A recent brief contribution to The Lancet-Oncology (Tanaka & Ueda) uses predictions of the probable health outcomes of the suspension of the Japanese HPV vaccination programme to make the case for an urgent reassessment of the current policy. This intervention is very timely. The approved age for HPV vaccination for Japanese girls is a window of four years from 13-16 yrs, and the current year (2016-17) constitutes the fourth since the suspension of the programme (June 2013); so the current year is the last opportunity for a return to the initial HPV vaccination policy before the effects of the suspension (for the oldest in the cohort) become irrevocable.

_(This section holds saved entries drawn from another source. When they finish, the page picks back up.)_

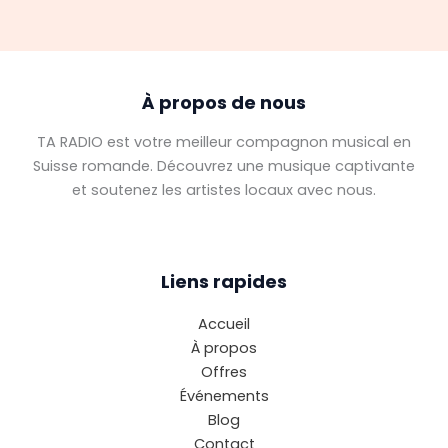
À propos de nous
TA RADIO est votre meilleur compagnon musical en
Suisse romande. Découvrez une musique captivante
et soutenez les artistes locaux avec nous.
Liens rapides
Accueil
À propos
Offres
Événements
Blog
Contact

From the following year on (2017-8), the authors argue, every additional year of suspension will exclude an additional age group from the protective effects of HPV vaccination – unless, that is, the eligibility period is extended to include older girls). With a view to maximizing the impact of this message, they assess the impact of restarting vaccination in 2020 as against restarting in the current year. They do this on two scenarios depending on whether or not vaccination, when resumed, is given to those who would have missed out in 2013-2017 as well as to those currently eligible.

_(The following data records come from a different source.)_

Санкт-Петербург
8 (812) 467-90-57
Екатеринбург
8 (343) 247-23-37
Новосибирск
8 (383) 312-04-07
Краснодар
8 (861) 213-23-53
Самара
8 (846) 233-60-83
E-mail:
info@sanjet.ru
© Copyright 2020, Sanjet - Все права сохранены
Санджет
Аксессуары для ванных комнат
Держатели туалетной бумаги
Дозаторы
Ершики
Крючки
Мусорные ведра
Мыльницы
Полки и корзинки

So how great are these effects? On the first scenario (no catch-up for missed years), risk of HPV 16/18 infection at 20yrs is estimated for the 2013-6 year groups at around a steady 1.0%, given resumption of vaccination 2020, as against the 0.3-0.4% risk, with resumption in 2016; on the second, that steady 1% risk over the four missed years is replaced by an evenly paced decline from 1.0% to previous levels (0.3-0.4%) over the four-year period.

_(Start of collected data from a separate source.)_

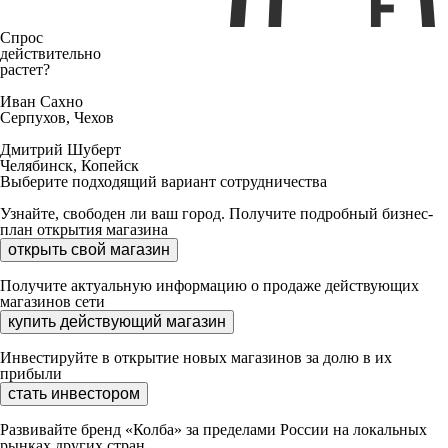
Спрос
действительно
растет?
Иван Сахно
Серпухов, Чехов
Дмитрий Шуберт
Челябинск, Копейск
Выберите подходящий вариант сотрудничества
Узнайте, свободен ли ваш город. Получите подробный бизнес-
план открытия магазина
открыть свой магазин
Получите актуальную информацию о продаже действующих
магазинов сети
купить действующий магазин
Инвестируйте в открытие новых магазинов за долю в их
прибыли
стать инвестором
Развивайте бренд «Колба» за пределами России на локальных
рынках других стран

Of course, it is the long-term health impact of these HPV infections that constitutes the cost of the current Japanese policy, and, were it recognized, the strongest incentive for a resumption of vaccination. Unfortunately, the full impact is very long term, and hard to quantify. But some advanced indication of its potential scale is provided by the recent Finish ‘FUTURE’ trial that demonstrated an absence of CIN3 and ICC lesions in vaccinated participants (Paavonen/3/STIs), as well as, more indirectly, the enormous (c.90%) declines in genital wart presentations in Australia (Chow & Fairley/STIs; Ali & Donovan (STIs)) and New Zealand (Wilson & Baker/STIs). The benefits foregone by the unvaccinated will also include protection against head and neck – especially oropharyngeal – cancers (Field & Lechner/STIs; King & Sonnenberg/STIs), and against a small, but significant range of anogenital cancers in women (Prevention of anogenital cancers in women/STIs/blogs). On a more positive note, however, there is some evidence for the benefit of ‘catch-up’ and incomplete vaccination (“Catch-up” and incomplete vaccination/STIs/blogs) as against those who have hitherto put this in doubt (STs/Chesson & Markowitz).
An important lesson of the Japanese experience for everyone concerned with HPV is the importance of public education. The very poor levels of understanding revealed by a recent systematic review (Patel & Moss/STIs) amongst European adolescents is a timely warning that uninformed attitudes to HPV vaccination are not restricted to the Japanese.